Neste contexto, a {oenegé} Plano Internacional tem estudado o fenómeno em cinco cidades, Madrid, {Kampala} ({Uganda}), {Sídney} (Austrália), Lima (Peru) e Nova {Delhi} (Índia). E sua conclusão é que o acosso de rua é algo «sistemático e frequentador», e o «principal risco de segurança» que enfrentam as meninas e jovens de todo o mundo. De facto, na capital de Espanha quatro de cada cinco participantes na investigação relatou episódios desagradáveis, entre elas um elevado 11% relacionados com a {masturbación}. «Voltava a casa às três da madrugada e me seguiu/continuou um homem {masturbándose} numa carrinha até minha casa», relatou uma jovem de 26 anos.

Enquanto, outras põem o foco, para além de no acosso, na falta de colaboração da polícia: «Ao sair do metro três jovens me têm rodeado e seguido/continuado até casa. Estou segura de que se não chega a ser porque {cogí} o telemóvel e fiz que falava com alguém e dizia que já lhes via pela terraço, me tivessem facto/feito algo. Não {avisé} à polícia porque seguro que não vão fazer nada».
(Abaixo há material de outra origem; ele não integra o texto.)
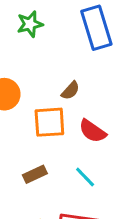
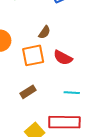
cyan line: (85, 177) -> (72, 93), moved, turned -35

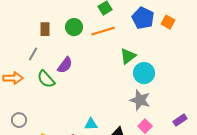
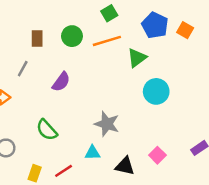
green triangle: (128, 56) -> (137, 58), moved
green semicircle: (46, 79) -> (47, 130), moved
gray star: (140, 100) -> (107, 124), moved

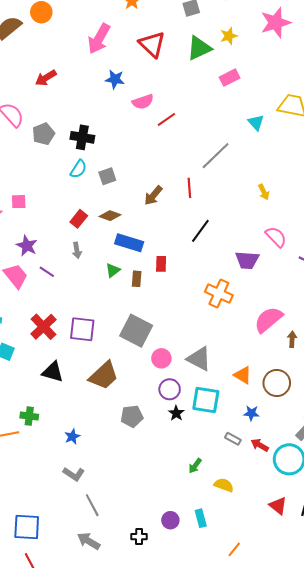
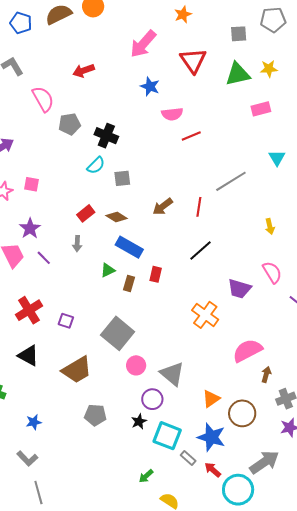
purple square: (82, 329) -> (66, 321), size x0.6
orange triangle: (243, 375) -> (211, 399), turned 42
purple circle: (170, 389) -> (152, 399), moved
cyan square: (206, 400) -> (167, 436), moved
blue star: (251, 413) -> (211, 437), size x1.8

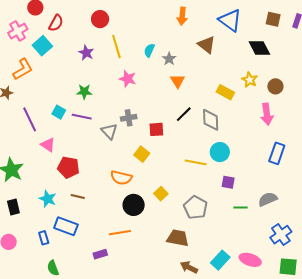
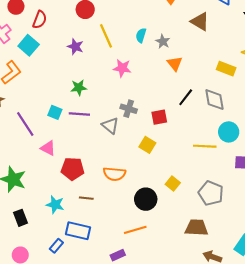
gray cross: (129, 118) -> (129, 109), turned 35
orange semicircle: (121, 178) -> (114, 174), moved
blue rectangle: (44, 238) -> (56, 246), turned 64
MUDANÇA DE HÁBITOS / Obrigada/obrigado, no conjunto/clube das cinco cidades analisadas, as jovens marcaram 21.200 pontos em diferentes mapas, dos quais 18.752 eram negativos, isto é, o 88%.

Além disso, a investigação revela que o 33% das situações desagradáveis acontece na mesma zona e que, por isso, o 40% das afetadas evita passar só por esse lugar, chegando mesmo algumas mulheres a abandonar seu estreitamente ou seus estudos pela experiência.
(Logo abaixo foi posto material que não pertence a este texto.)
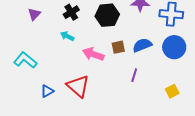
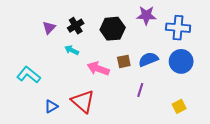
purple triangle: (34, 14) -> (49, 28), moved

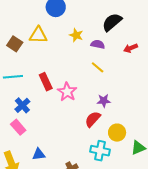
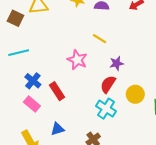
yellow line: (98, 67) -> (99, 39), moved
red rectangle: (46, 82) -> (57, 91), moved
cyan cross: (100, 151) -> (106, 109), moved, turned 30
Com tudo, só/sozinho em torno do 10% dos acossos são denunciados e menos de 30% chegam a tramitar-se devido a que, segundo dados da organização ONU Mujeres, dos 189 países que têm assinado a Convenção contra a eliminação da discriminação contra a mulher, 177 não têm uma legislação específica contra este problema.

OS PLANOS DE MONTERO / Também não Espanha, onde só/sozinho se penaliza o acosso em determinadas circunstâncias e quando há um contacto físico. Não obstante, a intenção da ministra de Igualdade, {Irene} Montero, é a de retomar e impulsionar a chamada lei do só/sozinho sim é sim, que prevê incluir no Código Penal uma pena de multa ou trabalhos em benefícios da comunidade a quem «se dirija a uma pessoa na via pública com proposições, comportamentos ou pressões de carácter sexual que, sem chegar a constituir um trato calunioso nem atentado contra a liberdade sexual, acreditam para a vítima uma situação intimidatória».

Entretanto, para ter uma ideia da incidência real desta flagelo, Plano Internacional tem posto em marcha {Safer} {Cities} {for} {Girls}, uma iniciativa financiada pela União Europeia que pretende compilar dados sobre/em relação a o acosso de rua, de novo em Madrid, e também em Barcelona e Sevilla.

Para isso, as afetadas unicamente têm que registar suas experiências numa web e os dados se completarão também com opiniões de peritos e um relatório/informe com recomendações diferentes.